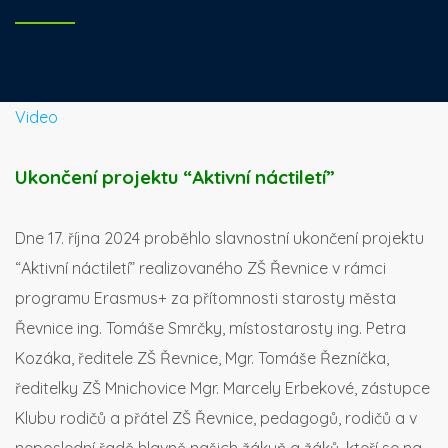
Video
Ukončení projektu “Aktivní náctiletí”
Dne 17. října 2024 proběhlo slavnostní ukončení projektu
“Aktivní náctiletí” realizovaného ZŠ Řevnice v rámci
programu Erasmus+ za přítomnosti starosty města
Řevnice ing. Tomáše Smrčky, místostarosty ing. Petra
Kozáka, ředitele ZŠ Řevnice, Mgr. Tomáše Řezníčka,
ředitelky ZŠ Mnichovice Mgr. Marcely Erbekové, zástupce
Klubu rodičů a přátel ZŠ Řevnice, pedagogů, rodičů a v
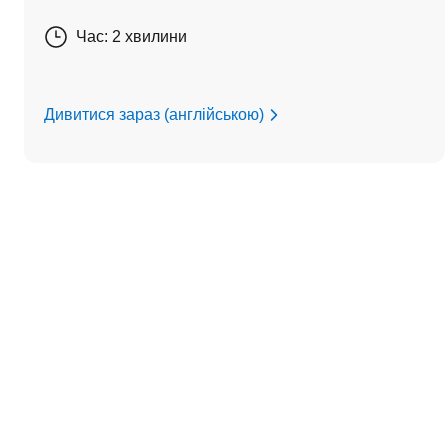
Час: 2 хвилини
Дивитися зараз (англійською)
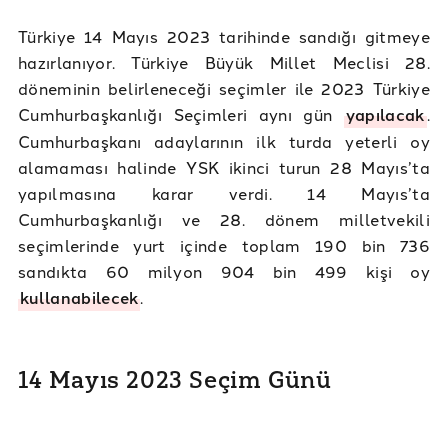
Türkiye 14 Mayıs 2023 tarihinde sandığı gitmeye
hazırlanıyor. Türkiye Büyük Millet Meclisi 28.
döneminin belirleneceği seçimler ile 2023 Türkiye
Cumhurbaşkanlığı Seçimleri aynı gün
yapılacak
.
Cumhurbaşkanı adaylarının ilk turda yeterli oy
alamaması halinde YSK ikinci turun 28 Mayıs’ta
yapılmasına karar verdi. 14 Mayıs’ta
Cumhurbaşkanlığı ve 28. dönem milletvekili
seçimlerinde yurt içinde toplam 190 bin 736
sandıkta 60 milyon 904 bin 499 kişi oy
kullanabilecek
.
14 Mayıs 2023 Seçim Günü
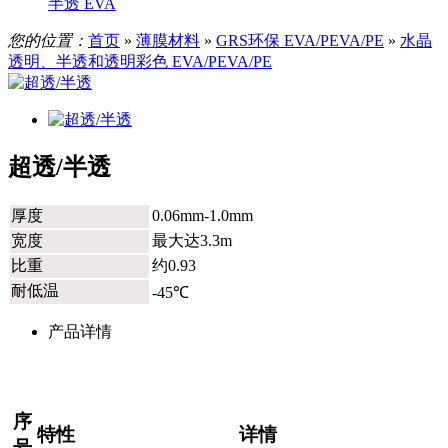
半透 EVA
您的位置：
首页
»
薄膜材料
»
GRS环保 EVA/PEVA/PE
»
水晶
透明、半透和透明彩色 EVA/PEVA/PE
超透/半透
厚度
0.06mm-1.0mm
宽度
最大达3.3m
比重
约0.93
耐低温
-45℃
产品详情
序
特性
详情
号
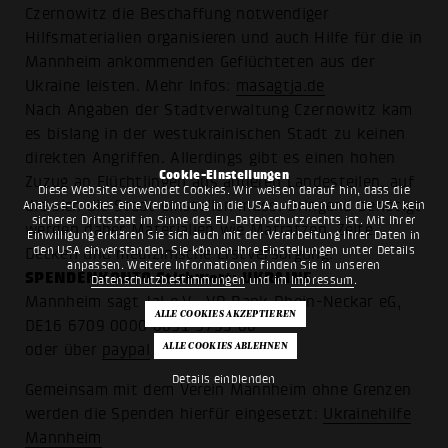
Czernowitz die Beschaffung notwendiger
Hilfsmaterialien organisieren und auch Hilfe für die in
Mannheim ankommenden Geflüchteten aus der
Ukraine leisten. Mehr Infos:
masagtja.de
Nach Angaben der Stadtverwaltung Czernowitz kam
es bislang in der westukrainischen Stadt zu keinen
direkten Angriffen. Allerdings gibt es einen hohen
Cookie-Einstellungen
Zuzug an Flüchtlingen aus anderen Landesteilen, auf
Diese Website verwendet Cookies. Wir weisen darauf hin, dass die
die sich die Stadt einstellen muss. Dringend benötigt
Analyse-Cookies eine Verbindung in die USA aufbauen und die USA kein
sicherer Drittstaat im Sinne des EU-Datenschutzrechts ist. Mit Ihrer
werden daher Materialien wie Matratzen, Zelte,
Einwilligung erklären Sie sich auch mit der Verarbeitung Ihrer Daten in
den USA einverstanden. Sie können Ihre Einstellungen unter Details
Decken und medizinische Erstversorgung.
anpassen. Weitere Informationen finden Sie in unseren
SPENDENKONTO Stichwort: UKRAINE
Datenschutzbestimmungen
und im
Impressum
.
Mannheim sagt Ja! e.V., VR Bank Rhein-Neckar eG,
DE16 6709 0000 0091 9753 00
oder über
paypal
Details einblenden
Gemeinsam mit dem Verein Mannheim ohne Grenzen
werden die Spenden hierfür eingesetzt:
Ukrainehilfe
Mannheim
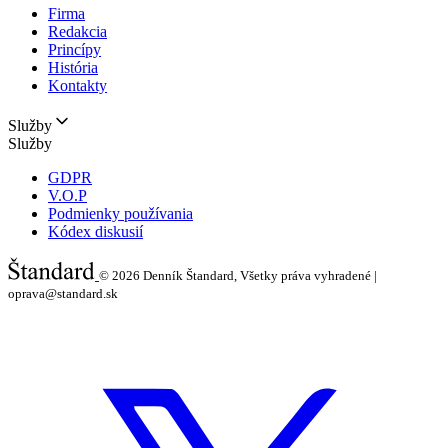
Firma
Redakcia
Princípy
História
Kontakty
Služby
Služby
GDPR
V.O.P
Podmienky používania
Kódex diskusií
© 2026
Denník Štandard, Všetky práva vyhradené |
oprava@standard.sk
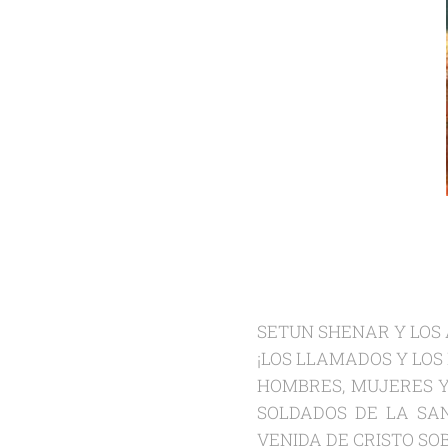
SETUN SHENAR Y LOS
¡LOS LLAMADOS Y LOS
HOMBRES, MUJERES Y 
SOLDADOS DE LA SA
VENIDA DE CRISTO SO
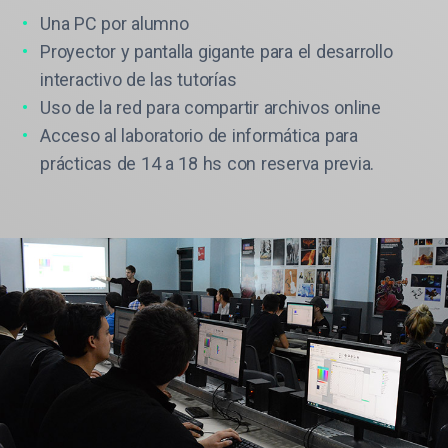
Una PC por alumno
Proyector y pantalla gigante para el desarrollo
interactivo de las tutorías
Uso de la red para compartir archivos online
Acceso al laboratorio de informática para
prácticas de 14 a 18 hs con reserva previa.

◆ ◆ ◆

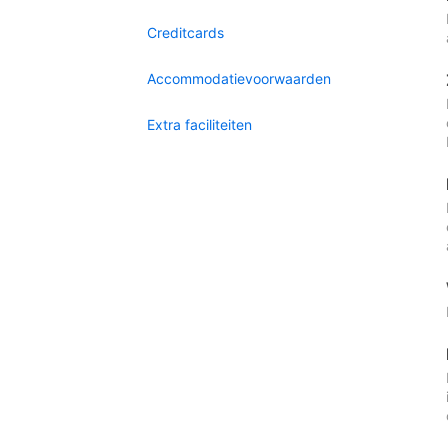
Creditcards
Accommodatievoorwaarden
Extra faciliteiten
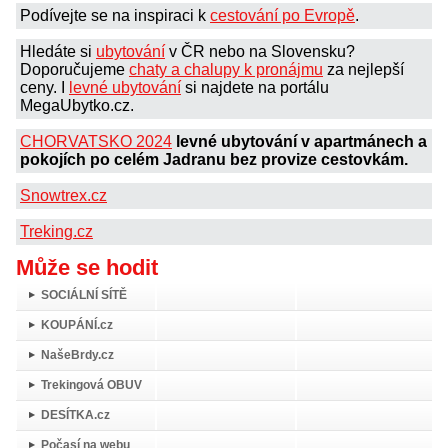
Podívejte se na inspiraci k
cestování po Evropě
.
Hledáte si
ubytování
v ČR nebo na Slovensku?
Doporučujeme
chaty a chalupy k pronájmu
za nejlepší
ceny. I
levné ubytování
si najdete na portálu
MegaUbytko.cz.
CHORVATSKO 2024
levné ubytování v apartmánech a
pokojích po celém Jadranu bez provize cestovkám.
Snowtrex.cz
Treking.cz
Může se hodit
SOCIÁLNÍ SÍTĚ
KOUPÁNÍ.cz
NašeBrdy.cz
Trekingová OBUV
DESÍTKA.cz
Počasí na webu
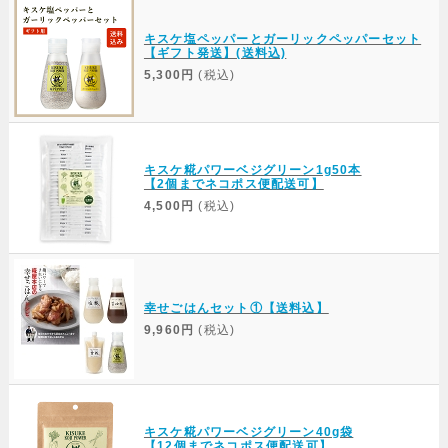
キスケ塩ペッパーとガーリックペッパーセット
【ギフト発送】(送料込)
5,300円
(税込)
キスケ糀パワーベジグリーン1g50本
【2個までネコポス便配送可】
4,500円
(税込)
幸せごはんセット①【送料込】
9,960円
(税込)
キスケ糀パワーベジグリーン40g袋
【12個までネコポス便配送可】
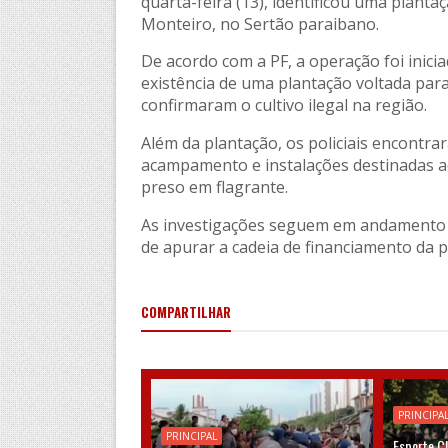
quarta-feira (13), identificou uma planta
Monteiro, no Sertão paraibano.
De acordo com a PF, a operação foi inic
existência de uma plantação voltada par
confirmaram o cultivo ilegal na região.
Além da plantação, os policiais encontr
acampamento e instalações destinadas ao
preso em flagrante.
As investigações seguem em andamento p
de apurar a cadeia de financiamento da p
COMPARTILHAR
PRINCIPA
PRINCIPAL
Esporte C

◆ ◆ ◆

Instructions for the task | All lines in the data above from the one with "Ukraine leisten. Mehr" through the one with "Analyse-Cookies eine Verbindung" must be repeated exactly, and no others.

Your response |
Ukraine leisten. Mehr Infos:
masagtja.de
Nach Angaben der Stadtverwaltung Czernowitz kam
es bislang in der westukrainischen Stadt zu keinen
direkten Angriffen. Allerdings gibt es einen hohen
Cookie-Einstellungen
Zuzug an Flüchtlingen aus anderen Landesteilen, auf
Diese Website verwendet Cookies. Wir weisen darauf hin, dass die
die sich die Stadt einstellen muss. Dringend benötigt
Analyse-Cookies eine Verbindung in die USA aufbauen und die USA kein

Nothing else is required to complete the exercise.